Suddenly there’s a lot of noise around Edward Berger’s WWI epic, No news from the Western Front.
The Netflix drama — the first-ever German adaptation of Erich Maria Remarque’s German anti-war classic — garnered nine Oscar nominations on Tuesday, nearly setting the record for the most nominations ever for a non-English-language film.
Only Ang Lee’s wuxia classic Crouching Tiger Hidden Dragon and Alfonso Cuarón’s black-and-white Mexican drama Rome fared even better, with 10 nominations each. Crouched Tiger would go on to win four Oscars Romanies three.
All quiet blew past the most recent international success story, Bong Joon Ho’s groundbreaking Korean thriller Parasitewhich in 2021 broke a 91-year tradition of becoming the first-ever non-English film to win the Best Picture Oscar, but garnered “only” six Oscar nominations.
No news from the Western Front was the only non-English language film to make this year’s list of 10 Best Picture nominees. In addition to the expected nomination for Best International Feature Film — a category in which the German film now clearly appears to be the leader — All quiet received support from all members of the Academy, with nominations for Best Cinematography, Best Sound, Best Production Design, Best Visual Effects, Best Hair and Makeup, and Best Original Score. Berger, along with co-writers Lesley Paterson and Ian Stokell, also won an Oscar nomination for Best Adapted Screenplay for their take on Remarque’s novel.

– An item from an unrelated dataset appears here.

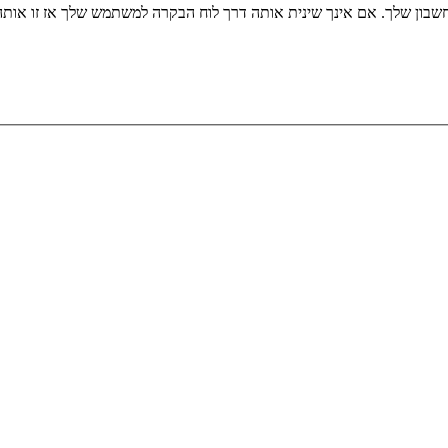
שבון שלך. אם אינך שינית אותה דרך לוח הבקרה למשתמש שלך אז זו או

The number of nominations even exceeds that of Lewis Milestone No news from the Western Frontthe 1930 English-language adaptation, which received four Academy Award nominations and won two, including Best Picture.
Support for Berger’s film has grown steadily since its world premiere at the Toronto Film Festival last year, and Netflix has thrown the full weight of its marketing power behind the film, now the streamer’s top Oscar nominee. Just last week, the BAFTAs gave their seal of approval, with No news from the Western Front leads the pack with 14 nominations.
The film’s epic scope and grand visual storytelling clearly appealed to the technical side of the Academy, but it’s Berger’s distinct, and arguably distinctly German, approach to the story of an ordinary soldier in the trenches that All quiet part. In an interview with The Hollywood Reporter, Berger noted that given the history of Nazism, it was impossible to shoot a war movie “like an action movie” and somehow heroically depict the battle. Instead with No news from the Western FrontBerger has succeeded in making an epic war film that refuses to romanticize war — an achievement the Academy acknowledged on Tuesday.